Bu vesile ile ahirette ki sonu olmayan hayatını düşün ve ona çalış.
Biraz insaflı ol!
Önümüz kış var deyip onun günlerinin hesabını yaparak yiyecek, giyecek, odun gibi her türlü ihtiyacını temin etmiyor ve buna çalışmıyor musun? Bu hususta Allah’ın fazlı ve keremine neden güvenmiyor ve bağlanmıyorsun?
Ben yakacak ve giyecek toplamasam da olur, Allah beni üşütmez.
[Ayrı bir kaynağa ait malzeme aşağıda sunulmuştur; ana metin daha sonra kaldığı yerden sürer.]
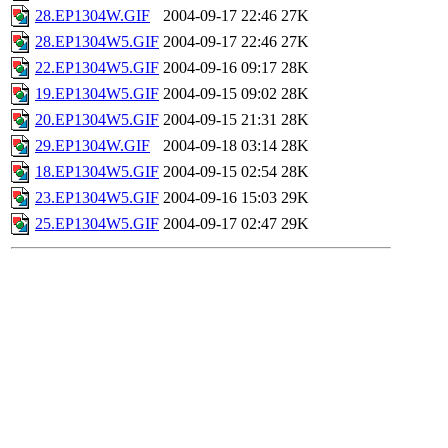
28.EP1304W.GIF
2004-09-17 22:46
27K
28.EP1304W5.GIF
2004-09-17 22:46
27K
22.EP1304W5.GIF
2004-09-16 09:17
28K
19.EP1304W5.GIF
2004-09-15 09:02
28K
20.EP1304W5.GIF
2004-09-15 21:31
28K
29.EP1304W.GIF
2004-09-18 03:14
28K
18.EP1304W5.GIF
2004-09-15 02:54
28K
23.EP1304W5.GIF
2004-09-16 15:03
29K
25.EP1304W5.GIF
2004-09-17 02:47
29K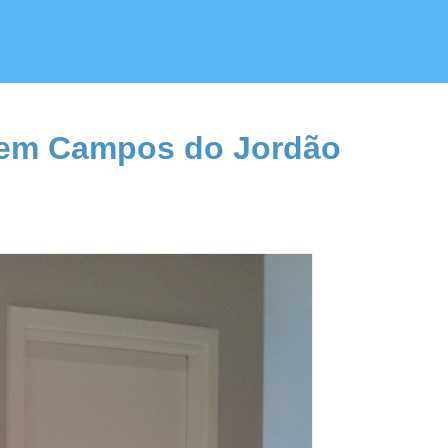
s em Campos do Jordão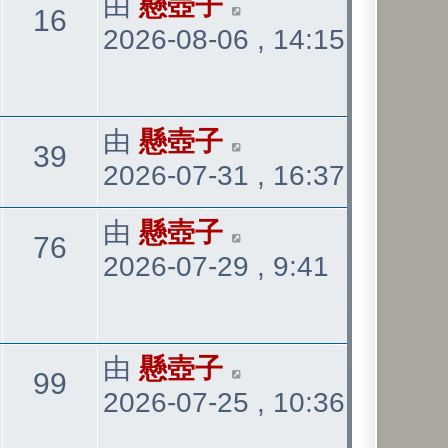
最
由
懸壺子
觀
16
2026-08-06 , 14:15
後
發
看
表
最
由
懸壺子
觀
39
2026-07-31 , 16:37
後
發
看
最
由
懸壺子
觀
76
表
2026-07-29 , 9:41
後
發
看
表
最
由
懸壺子
觀
99
2026-07-25 , 10:36
後
發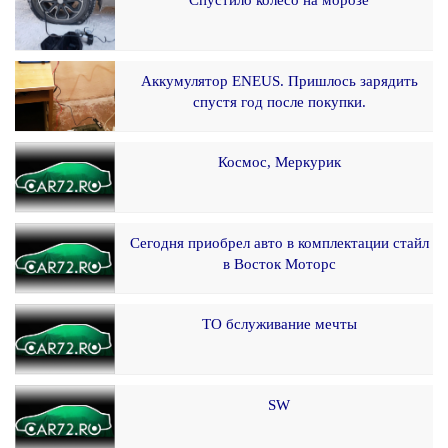
Спустило колесо на морозе
Аккумулятор ENEUS. Пришлось зарядить
спустя год после покупки.
Космос, Меркурик
Сегодня приобрел авто в комплектации стайл
в Восток Моторс
ТО бслуживание мечты
SW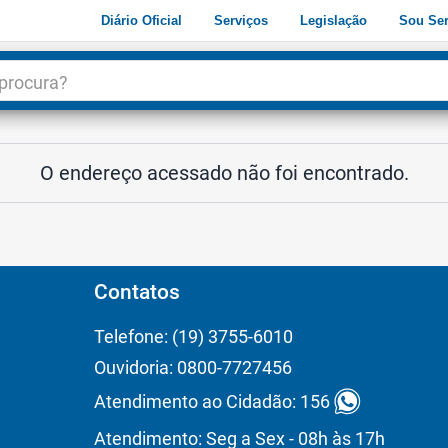
Diário Oficial
Serviços
Legislação
Sou Ser
dade
3
O endereço acessado não foi encontrado.
Contatos
Telefone: (19) 3755-6010
Ouvidoria: 0800-7727456
Atendimento ao Cidadão: 156
Atendimento: Seg a Sex - 08h às 17h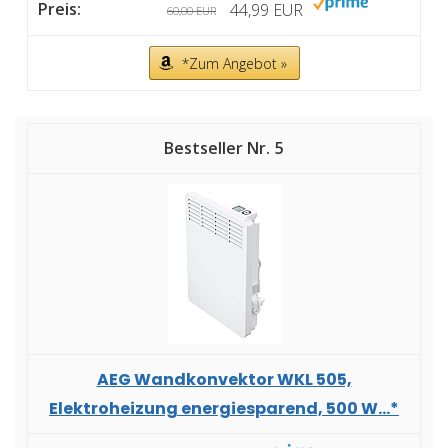
44,99 EUR
60,00 EUR
*Zum Angebot »
5
AEG Wandkonvektor WKL 505,
Elektroheizung energiesparend, 500 W...*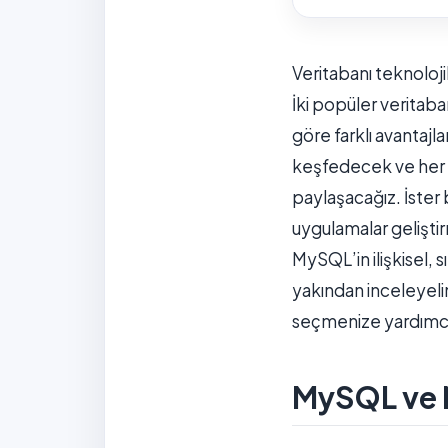
Veritabanı teknoloji
İki popüler veritaba
göre farklı avantajl
keşfedecek ve her bi
paylaşacağız. İster 
uygulamalar geliştir
MySQL’in ilişkisel, 
yakından inceleyelim
seçmenize yardımcı o
MySQL ve N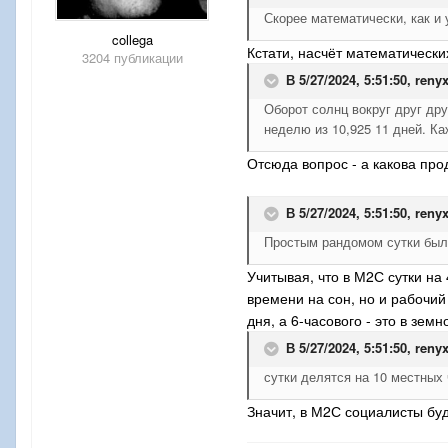
Скорее математически, как и 
collega
Кстати, насчёт математически
3204 публикации
В 5/27/2024, 5:51:50,
reny
Оборот солнц вокруг друг др
неделю из 10,925 11 дней. К
Отсюда вопрос - а какова про
В 5/27/2024, 5:51:50,
reny
Простым рандомом сутки были
Учитывая, что в М2С сутки на
времени на сон, но и рабочий
дня, а 6-часового - это в зем
В 5/27/2024, 5:51:50,
reny
сутки делятся на 10 местных 
Значит, в М2С социалисты буд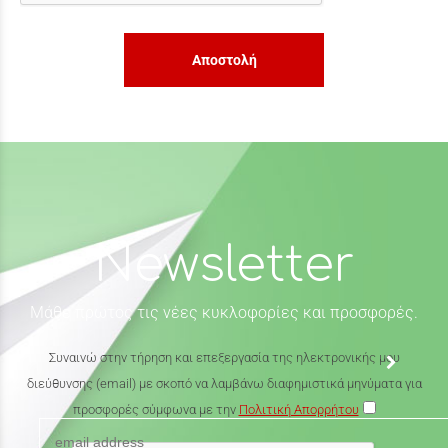
Αποστολή
Newsletter
Μάθε πρώτος τις νέες κυκλοφορίες και προσφορές.
Συναινώ στην τήρηση και επεξεργασία της ηλεκτρονικής μου
διεύθυνσης (email) με σκοπό να λαμβάνω διαφημιστικά μηνύματα για
προσφορές σύμφωνα με την
Πολιτική Απορρήτου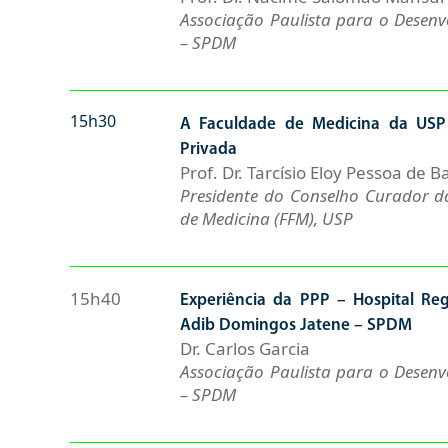
Associação Paulista para o Desen
– SPDM
15h30
A Faculdade de Medicina da USP 
Privada
Prof. Dr. Tarcísio Eloy Pessoa de B
Presidente do Conselho Curador 
de Medicina (FFM), USP
15h40
Experiência da PPP – Hospital Re
Adib Domingos Jatene – SPDM
Dr. Carlos Garcia
Associação Paulista para o Desen
– SPDM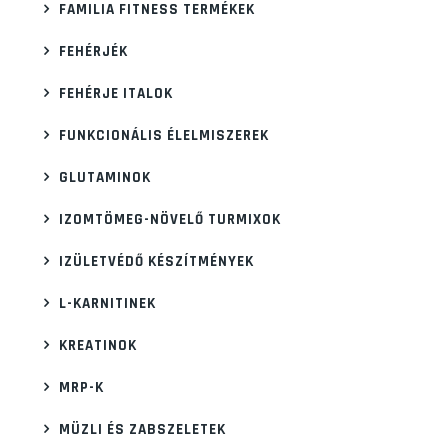
FAMILIA FITNESS TERMÉKEK
FEHÉRJÉK
FEHÉRJE ITALOK
FUNKCIONÁLIS ÉLELMISZEREK
GLUTAMINOK
IZOMTÖMEG-NÖVELŐ TURMIXOK
IZÜLETVÉDŐ KÉSZÍTMÉNYEK
L-KARNITINEK
KREATINOK
MRP-K
MÜZLI ÉS ZABSZELETEK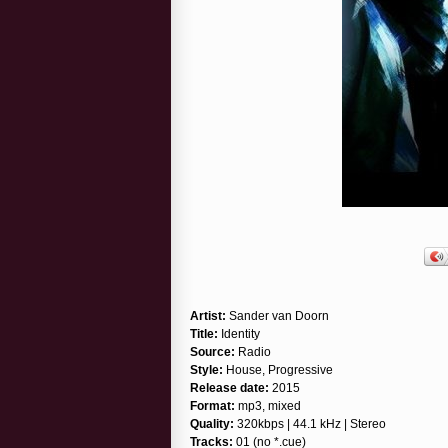
Artist:
Sander van Doorn
Title:
Identity
Source:
Radio
Style:
House, Progressive
Release date:
2015
Format:
mp3, mixed
Quality:
320kbps | 44.1 kHz | Stereo
Tracks:
01 (no *.cue)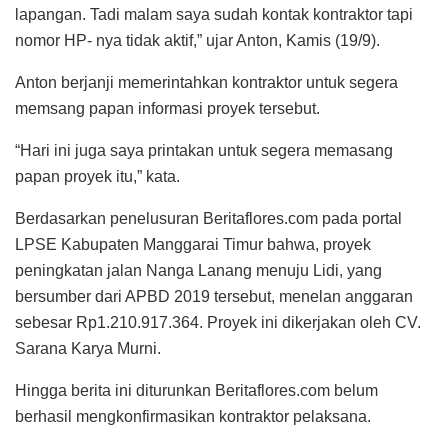
lapangan. Tadi malam saya sudah kontak kontraktor tapi
nomor HP- nya tidak aktif,” ujar Anton, Kamis (19/9).
Anton berjanji memerintahkan kontraktor untuk segera
memsang papan informasi proyek tersebut.
“Hari ini juga saya printakan untuk segera memasang
papan proyek itu,” kata.
Berdasarkan penelusuran Beritaflores.com pada portal
LPSE Kabupaten Manggarai Timur bahwa, proyek
peningkatan jalan Nanga Lanang menuju Lidi, yang
bersumber dari APBD 2019 tersebut, menelan anggaran
sebesar Rp1.210.917.364. Proyek ini dikerjakan oleh CV.
Sarana Karya Murni.
Hingga berita ini diturunkan Beritaflores.com belum
berhasil mengkonfirmasikan kontraktor pelaksana.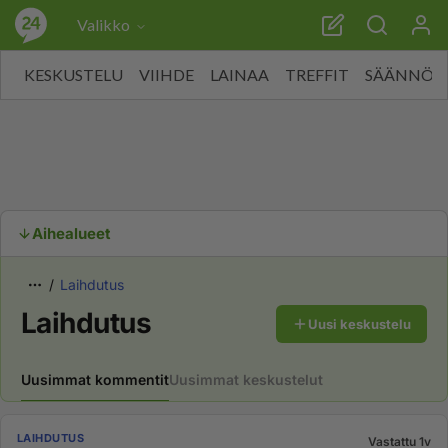
Valikko
KESKUSTELU
VIIHDE
LAINAA
TREFFIT
SÄÄNNÖT
Aihealueet
Laihdutus
Laihdutus
Uusi keskustelu
Uusimmat kommentit
Uusimmat keskustelut
LAIHDUTUS
Vastattu 1v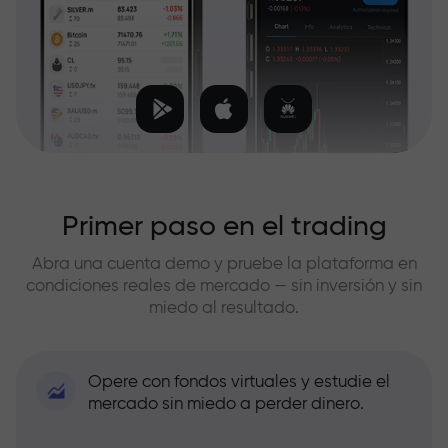
Primer paso en el trading
Abra una cuenta demo y pruebe la plataforma en
condiciones reales de mercado — sin inversión y sin
miedo al resultado.
Opere con fondos virtuales y estudie el
mercado sin miedo a perder dinero.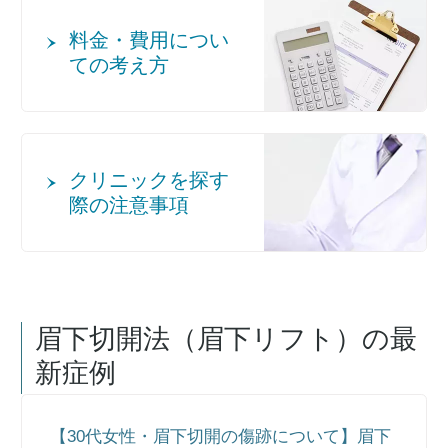
料金・費用につい
ての考え方
クリニックを探す
際の注意事項
眉下切開法（眉下リフト）
の最
新症例
【30代女性・眉下切開の傷跡について】眉下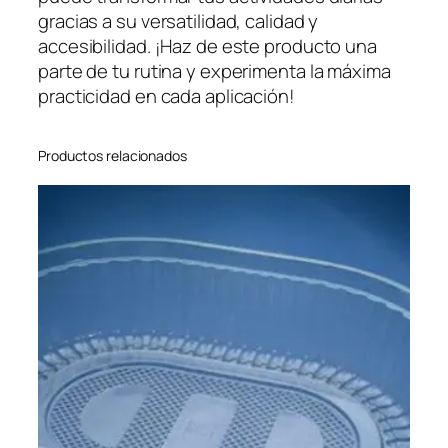
gracias a su versatilidad, calidad y
accesibilidad. ¡Haz de este producto una
parte de tu rutina y experimenta la máxima
practicidad en cada aplicación!
Productos relacionados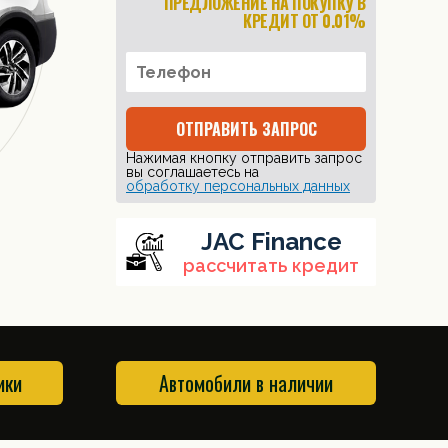
ПРЕДЛОЖЕНИЕ НА ПОКУПКУ В
КРЕДИТ ОТ 0.01%
ОТПРАВИТЬ ЗАПРОС
Нажимая кнопку отправить запрос
вы соглашаетесь на
обработку персональных данных
JAC Finance
рассчитать кредит
ики
Автомобили в наличии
Onun buna gücü yeter deyip neden boş vermiyor da her tülü sebep ve çareye müracaat ediyorsun? Acaba cehennemin soğuğu, dünyanın kışından ve müddeti de dünyadaki müddetten daha azdır diye bir zanna mı kapılıyorsun? Yoksa her ikisi arasında bir benzerliğin olabileceğini mi düşünüyorsun? Hiçbir güçlüğe katlanıp çalışmadan cehennemin zorluklarından kurtulmanın mümkün olduğunu mu zannediyorsun?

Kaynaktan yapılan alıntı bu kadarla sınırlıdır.